I can completely understand there is an economic strain on resources and even though Britain increased the overseas aid budget by an extra £1 billion, we can at least give these people some temporary refuge or transport while a long-term solution can be found. No, these people aren't looking to exploit benefits or take your jobs - they're just looking for a place to live without fighting for their own lives. They hear about a country in which they're not likely to be gunned down or bombed in their own homes and risk everything to travel on perilous European shores only to be told they're a burden and aren't welcome.  Who are we to condemn these people when their only crime is to have been born in a war-torn country? This is why it bemuses me that David Cameron was so bold as to announce that Britain was to accept no refugees, only to revoke that statement when the public were outraged due to the recent photo of young Aylan Kurdi. What happened to Britain's compassion and why did it take the single most powerful image of a young boy's body washed up on a beach to instil some empathy in people? Why does it have to be SO bad before we put our foot down?

It's a sad case when it takes such an extreme image (which I won't show for obvious reasons) to finally make us say 'well, the buck stops here!'. It makes one think, are we this de-sensitised to scenes of turmoil and struggle that it takes a corpse to evoke feeling? It's no wonder, when the news is filled with distressing scenes of terrorist activity one minute and teen suicide the next, followed by a weather update and cheeky banter in the studio. News is fleeting; people's hardships are presented as fleeting, but what we must remember is that this is a long, hard struggle and not something that can be easily switched off.

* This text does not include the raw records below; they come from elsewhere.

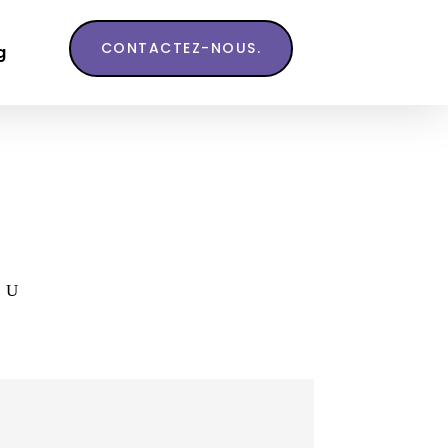
CONTACTEZ-NOUS.
g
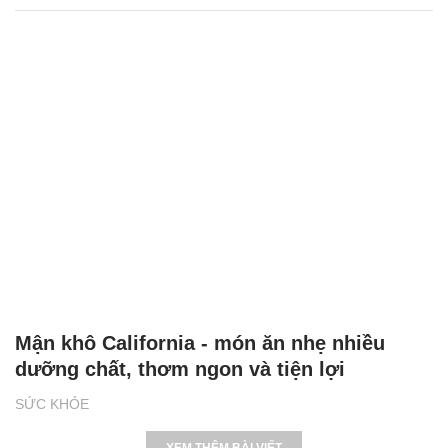
Mận khô California - món ăn nhẹ nhiều
dưỡng chất, thơm ngon và tiện lợi
SỨC KHỎE
XEM THÊM BÀI VIẾT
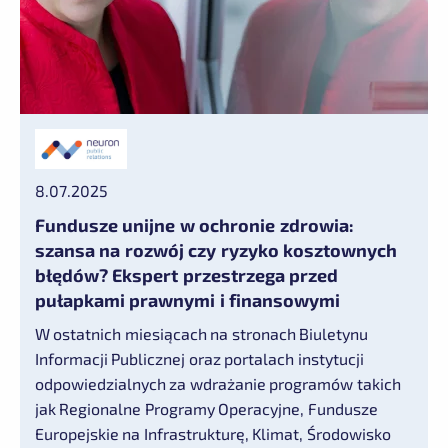
8.07.2025
Fundusze unijne w ochronie zdrowia:
szansa na rozwój czy ryzyko kosztownych
błędów? Ekspert przestrzega przed
pułapkami prawnymi i finansowymi
W ostatnich miesiącach na stronach Biuletynu
Informacji Publicznej oraz portalach instytucji
odpowiedzialnych za wdrażanie programów takich
jak Regionalne Programy Operacyjne, Fundusze
Europejskie na Infrastrukturę, Klimat, Środowisko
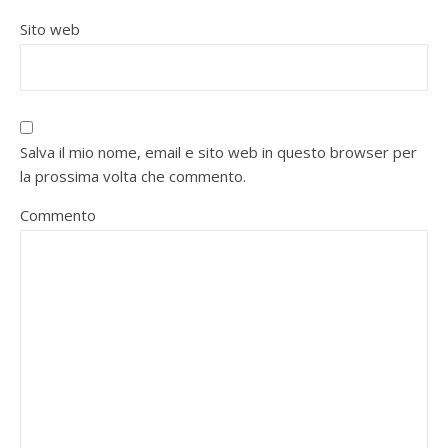
Sito web
Salva il mio nome, email e sito web in questo browser per
la prossima volta che commento.
Commento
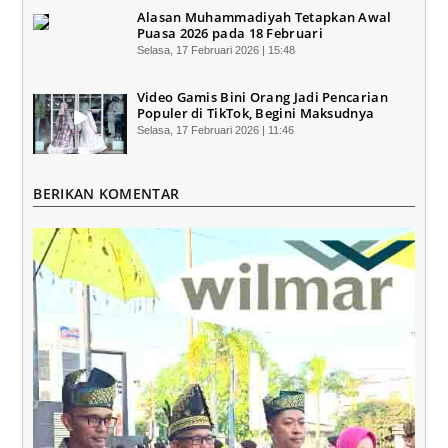
Alasan Muhammadiyah Tetapkan Awal
Puasa 2026 pada 18 Februari
Selasa, 17 Februari 2026 | 15:48
Video Gamis Bini Orang Jadi Pencarian
Populer di TikTok, Begini Maksudnya
Selasa, 17 Februari 2026 | 11:46
BERIKAN KOMENTAR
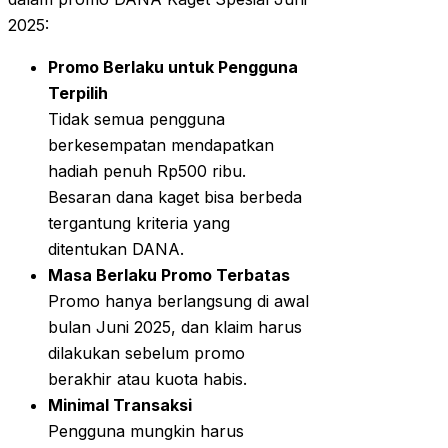
2025:
Promo Berlaku untuk Pengguna
Terpilih
Tidak semua pengguna
berkesempatan mendapatkan
hadiah penuh Rp500 ribu.
Besaran dana kaget bisa berbeda
tergantung kriteria yang
ditentukan DANA.
Masa Berlaku Promo Terbatas
Promo hanya berlangsung di awal
bulan Juni 2025, dan klaim harus
dilakukan sebelum promo
berakhir atau kuota habis.
Minimal Transaksi
Pengguna mungkin harus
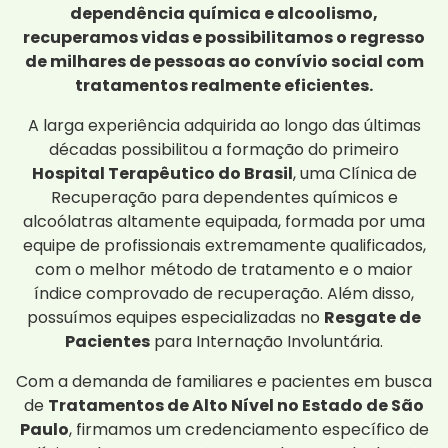
dependência química e alcoolismo,
recuperamos vidas e possibilitamos o regresso
de milhares de pessoas ao convívio social com
tratamentos realmente eficientes.
A larga experiência adquirida ao longo das últimas
décadas possibilitou a formação do primeiro
Hospital Terapêutico do Brasil
, uma Clínica de
Recuperação para dependentes químicos e
alcoólatras altamente equipada, formada por uma
equipe de profissionais extremamente qualificados,
com o melhor método de tratamento e o maior
índice comprovado de recuperação. Além disso,
possuímos equipes especializadas no
Resgate de
Pacientes
para Internação Involuntária.
Com a demanda de familiares e pacientes em busca
de
Tratamentos de Alto Nível no Estado de São
Paulo
, firmamos um credenciamento específico de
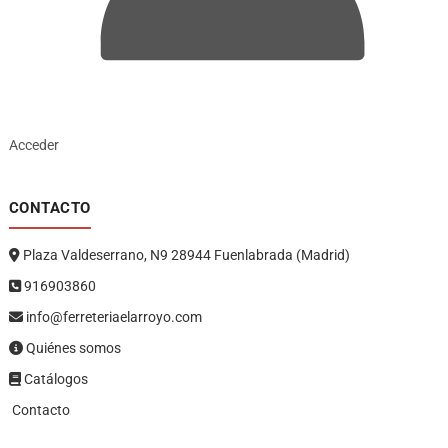
Acceder
CONTACTO
Plaza Valdeserrano, N9 28944 Fuenlabrada (Madrid)
916903860
info@ferreteriaelarroyo.com
Quiénes somos
Catálogos
Contacto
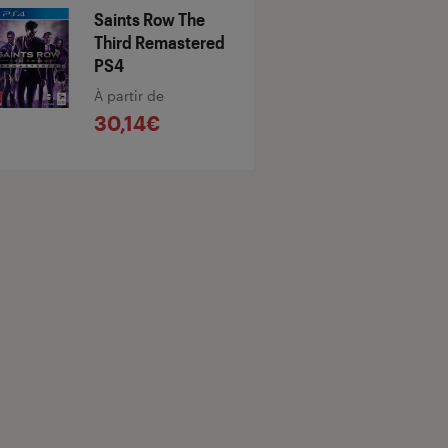
Saints Row The
Third Remastered
PS4
À partir de
30,14€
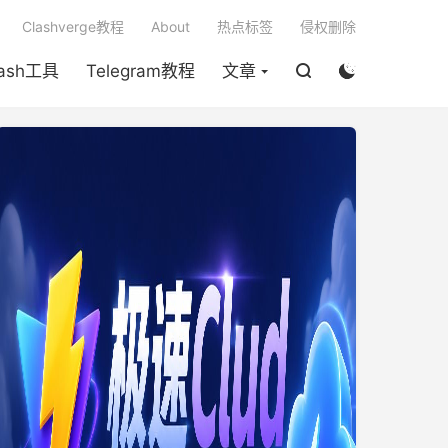

Clashverge教程
About
热点标签
侵权删除
lash工具
Telegram教程
文章


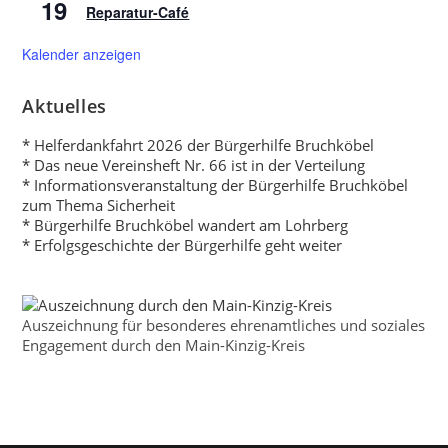
19
Reparatur-Café
Kalender anzeigen
Aktuelles
* Helferdankfahrt 2026 der Bürgerhilfe Bruchköbel
* Das neue Vereinsheft Nr. 66 ist in der Verteilung
* Informationsveranstaltung der Bürgerhilfe Bruchköbel
zum Thema Sicherheit
* Bürgerhilfe Bruchköbel wandert am Lohrberg
* Erfolgsgeschichte der Bürgerhilfe geht weiter
Auszeichnung für besonderes ehrenamtliches und soziales
Engagement durch den Main-Kinzig-Kreis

After the outrage, people are now offering their own homes to refugees as hashtag #refugeeswelcome trends on Twitter, but is it too little too late? Don't get me wrong, I think it's brilliant that an effort is being made because it's a lot better than nothing at all, but the fact that it took hundreds of thousands of deaths before we took a stand means that as a society we let things get to an absolute breaking point before we realise we should probably make an effort. It's a shame when morals we teach our children like 'put yourself in the other person's shoes' seem to be lost on our adults when they complain of the influx of migrants coming over and don't recognise their struggle. What these events teach us is that we should be grateful for what we have and to the multicultural people who enrich our society, despite whatever spin the media wants to take on it.